Is there an investment option available that will help protect cash savings from inflation?

I Savings Bonds are low-risk investments issued by the U.S. Treasury to protect your money from losing value due to inflation. Interest rates on I bonds are adjusted regularly to keep pace with rising prices. With inflation reaching to the highest level within 40 years, many investors are looking for a place where they can put some of their cash savings and not lose purchasing power. The current I-Bonds Rate (May 2022) is 9.62%. An individual can buy up to $10,000 worth of I-Bonds annually. This is per social security number. If you have a spouse, your spouse can also buy I-Bonds up to $10,000. You can purchase an additional $5,000 when you file your tax return. As far as liquidity, one can cash I-Bonds once they have owned them for a minimum of one year. So, you will be locked in for a year. However, if you cash them in before five years, then you will lose three months of interest. I-bonds earn interest for 30 years unless you cash them out before then.

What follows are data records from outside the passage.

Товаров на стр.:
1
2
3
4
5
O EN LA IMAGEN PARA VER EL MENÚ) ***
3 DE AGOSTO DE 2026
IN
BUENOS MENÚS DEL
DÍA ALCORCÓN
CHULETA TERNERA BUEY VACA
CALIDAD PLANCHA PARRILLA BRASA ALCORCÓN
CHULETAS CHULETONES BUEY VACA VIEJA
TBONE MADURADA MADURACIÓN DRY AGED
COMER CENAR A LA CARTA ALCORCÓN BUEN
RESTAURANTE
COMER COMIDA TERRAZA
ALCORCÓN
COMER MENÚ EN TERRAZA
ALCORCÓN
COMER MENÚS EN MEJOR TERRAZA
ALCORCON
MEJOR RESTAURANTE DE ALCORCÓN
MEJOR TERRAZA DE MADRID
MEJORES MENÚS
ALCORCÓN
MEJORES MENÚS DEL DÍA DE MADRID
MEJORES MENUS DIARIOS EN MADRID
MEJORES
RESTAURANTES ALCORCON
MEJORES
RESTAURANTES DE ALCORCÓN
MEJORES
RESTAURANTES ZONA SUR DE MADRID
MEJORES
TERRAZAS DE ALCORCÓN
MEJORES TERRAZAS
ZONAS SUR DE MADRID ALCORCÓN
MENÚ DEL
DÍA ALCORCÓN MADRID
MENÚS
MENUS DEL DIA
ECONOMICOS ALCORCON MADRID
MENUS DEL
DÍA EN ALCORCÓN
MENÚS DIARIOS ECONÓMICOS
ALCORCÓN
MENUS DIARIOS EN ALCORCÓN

One thing to know is that the interest in taxable as federal income tax unless used for qualified education expenses, but will not be taxable on the state or local level. If you are interested in purchasing I-Savings Bonds - visit the treasury direct website www.treasurydirect.gov and create an online account. You can purchase i-bonds directly through this website.  You will need a taxpayer identification number (such as a Social Security number), a U.S. address of record, a checking or savings bank account, and an email address.

 

 

Principal and interest are guaranteed by the federal government; however, they are not FDIC insured.  I Bonds’ annual interest rate is derived from a combination of a fixed rate and a variable semiannual inflation rate, which is set based on changes to the CPI-U.  There is interest rate risk and opportunity risk where I Bonds are particularly susceptible during periods of low inflation and the rare instances of deflation. The material presented is provided for informational purposes only. Nothing contained herein should be construed as a recommendation to buy or sell any securities. None of the information in this document should be considered tax advice. You should consult with your tax professional for information concerning your individual situation. Tax services are not offered through, or supervised by, the Lincoln Investment Companies.